まず早朝に着いた大きなダム湖では遊覧船がいた。営業時間前で乗客も誰もいないにもかかわらず「こちらに見えます雄大な景色は……」というアナウンスが聞こえてきたので,リハーサルでもやっていたのだろうか。アナウンスで録音音声ではなく人が身振り手振りを交えて話しているとなんだか嬉しくなる。そのなかでも名物になっている,USJのターミネーターの綾小路麗華さん的な文化は貴重だ。
近くの店でイワナの塩焼きが売っていたが,そのすぐ横の水槽では己の運命をまだ知らないイワナがすいすい泳いでいた。
そういえば川魚の代表格・イワナはイワナのなかでも川に残ったものを指し,海に出たものはアメマスと呼ばれて巨大化するのだそうだ。祖国を捨てて外に飛び出したやつがビックになった,みたいなサクセスストーリーを感じて面白い。
レジャー施設を避けてやたらと湖とか山とか神社に行きたがるメンバーなので,そうこうしているうちにまた別の湖に着く。
聞いたことない湖だったし,正直誰もいないと思っていた……ところが。
ドーン!!という効果音が聞こえてきそうなくらいに車がめっちゃ並んでいる。
思わず「フェスか!?」と叫んでしまった。
これはフェスについての知識がないので,人気のない所にいきなり大量の人が発生するとすべてフェスだと思ってしまうためである。実際はフェスでも何でもなく,そこそこ知られたキャンプ地だったらしい。多くの家族連れが「ここをキャンプ地とする!」と宣言し(たかどうかは知らないが)テントを張っていた。砂浜のようなものもあり,子どもが遊泳していた。
予想外の展開におののきながら真顔で水際でピチャピチャやり,すたこらと撤退した。
となりには「妖精美術館」なる施設があり,気になったのでHPを見てみたら一文目から「森に囲まれた湖・沼沢湖のほとりに、世界中の妖精が集まっています。」とポエティックかつ力強い文言が踊っていた。なにしろ世界中の妖精が集まっているので妖精が好きにはイチオシのスポットだ。たぶん。
山形県米沢で米沢牛のステーキを食べ,なんとしても一度行ってみたかった銀山温泉に向かう。川が流れており,その両岸には旅館や食事処が立ち並んでいる。日が落ちてガス燈や旅館の明かりが灯り,川に反射しているのは幻想的で,大正ロマンを感じさせた。

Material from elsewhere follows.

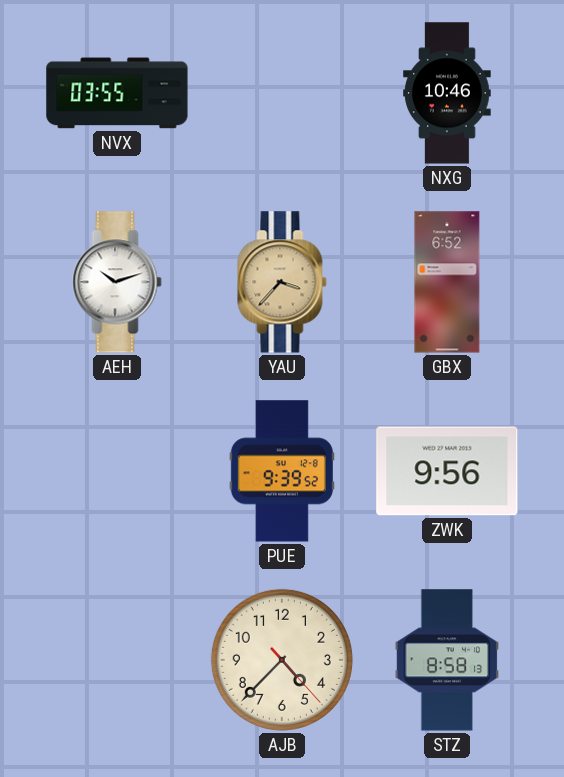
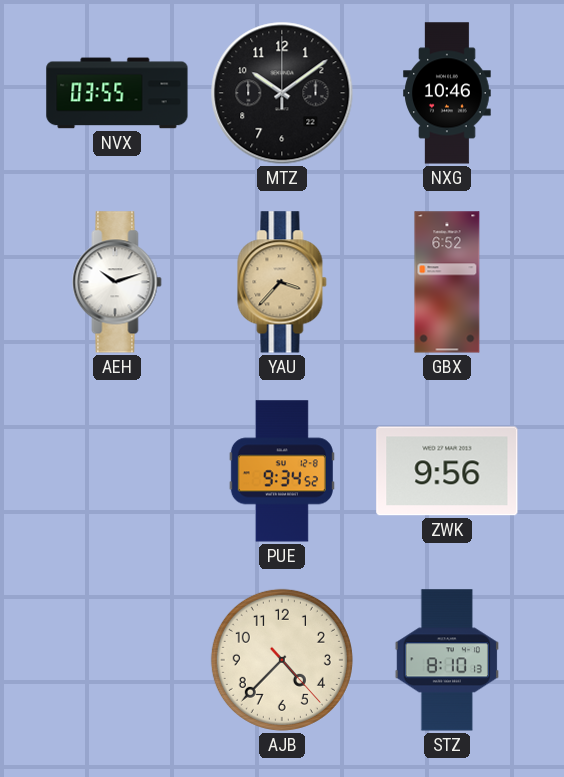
MTZ: none -> 10:09
PUE: 9:39 -> 9:34
STZ: 8:58 -> 8:10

えっへん我々は銀山温泉で宿泊しますよ,みたいな顔をして銀山温泉街を練り歩いていたが,実際宿をとったのはそこから車で30分の別の温泉地なので,足湯に浸かっておとなしく宿に帰った。ちなみに足湯はクソほど熱かったが「はぁ~まったく熱くないな!」と嘯いて周囲に死ぬほどどうでもいいマウントを取りながら入浴した。
「元気食堂」という名前のお店で「元気丼」という海鮮丼を食べたので,異常に元気になってしまった。
鮮魚市場ではサメが売っていた。アオザメ。つぶらな瞳で可愛らしい。見ているだけでサメ肌を感じる。ステーキや煮付けにすると美味らしいが,フカヒレや肝油ドロップ以外ではサメを食べたことがないので食べてみたいものだ。
宮城県の南の方のやたらギザギザした牡鹿半島の最南端のほうに「金華山」という最果て感のある島がある。人口6人らしい。
なにかと最果て感のあるものが好きなので,とりあえず向かってみる。山道。山道に次ぐ山道。山道すぎる。酔ってきた。しんどい。なんか靄が出てきて怖い。サイレントヒルか。ここは静岡ではなく宮城なのだが……
世界の果てを求めて,無限に続く山道を越え,見えてきたものは……!!!
―――最果てだった。
雑な感じで終わる。
タイトルは岡崎京子氏の物語集『ぼくたちは何だかすべて忘れてしまうね』から。